Enpro (NPO)

Underperform
We’re skeptical of Enpro. Not only are its sales cratering but also its low returns on capital suggest it struggles to generate profits. StockStory Analyst Team
Anthony Lee, Lead Equity Analyst
Kayode Omotosho, Equity Analyst

2. Summary

Underperform

Why Enpro Is Not Exciting

Holding a Guinness World Record for creating the world's largest gasket, Enpro (NYSE:NPO) designs, manufactures, and sells products used for machinery in various industries.

  • Sales stagnated over the last five years and signal the need for new growth strategies
  • ROIC of 6.5% reflects management’s challenges in identifying attractive investment opportunities
  • A positive is that its earnings per share have outperformed its peers over the last five years, increasing by 25.6% annually
Enpro doesn’t fulfill our quality requirements. There’s a wealth of better opportunities.
StockStory Analyst Team

Why There Are Better Opportunities Than Enpro

At $269.37 per share, Enpro trades at 32.2x forward P/E. Not only is Enpro’s multiple richer than most industrials peers, but it’s also expensive for its revenue characteristics.
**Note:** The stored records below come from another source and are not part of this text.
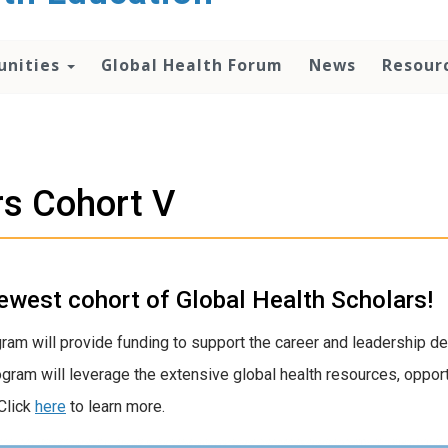
unities
Global Health Forum
News
Resour
rs Cohort V
ewest cohort of Global Health Scholars!
gram will provide funding to support the career and leadership d
gram will leverage the extensive global health resources, opport
Click
here
to learn more.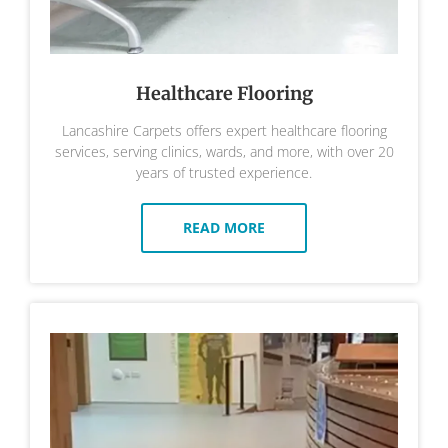
Healthcare Flooring
Lancashire Carpets offers expert healthcare flooring
services, serving clinics, wards, and more, with over 20
years of trusted experience.
READ MORE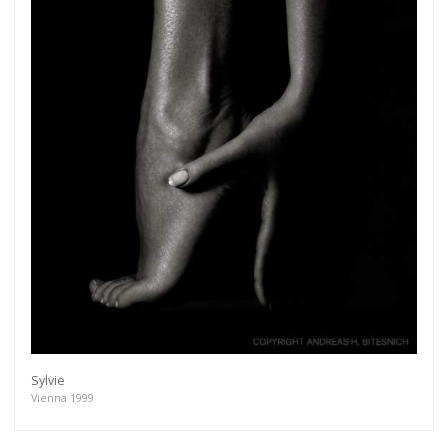
Sylvie
Vienna 1999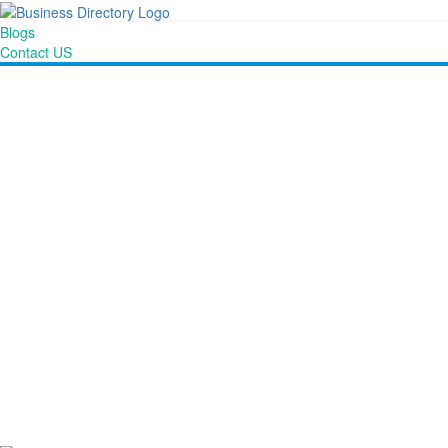
Blogs
Contact US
There are stocks out there featuring similar valuation multiples with better fundamentals. We prefer to invest in those.

3. Enpro (NPO) Research Report: Q4 CY2025 Update

Industrial technology solutions provider EnPro Industries (NYSE:NPO) beat Wall Street’s revenue expectations in Q4 CY2025, with sales up 14.3% year on year to $295.4 million. Its non-GAAP profit of $1.99 per share was 4% above analysts’ consensus estimates.

Enpro (NPO) Q4 CY2025 Highlights:

  • Revenue: $295.4 million vs analyst estimates of $281 million (14.3% year-on-year growth, 5.1% beat)
  • Adjusted EPS: $1.99 vs analyst estimates of $1.91 (4% beat)
  • Adjusted EBITDA: $69.4 million vs analyst estimates of $68.5 million (23.5% margin, 1.3% beat)
  • Adjusted EPS guidance for the upcoming financial year 2026 is $8.85 at the midpoint, beating analyst estimates by 0.9%
  • EBITDA guidance for the upcoming financial year 2026 is $312.5 million at the midpoint, above analyst estimates of $308.7 million
  • Operating Margin: 11.2%, down from 15.1% in the same quarter last year
  • Free Cash Flow Margin: 16.3%, down from 19% in the same quarter last year
  • Market Capitalization: $5.67 billion

Company Overview

Holding a Guinness World Record for creating the world's largest gasket, Enpro (NYSE:NPO) designs, manufactures, and sells products used for machinery in various industries.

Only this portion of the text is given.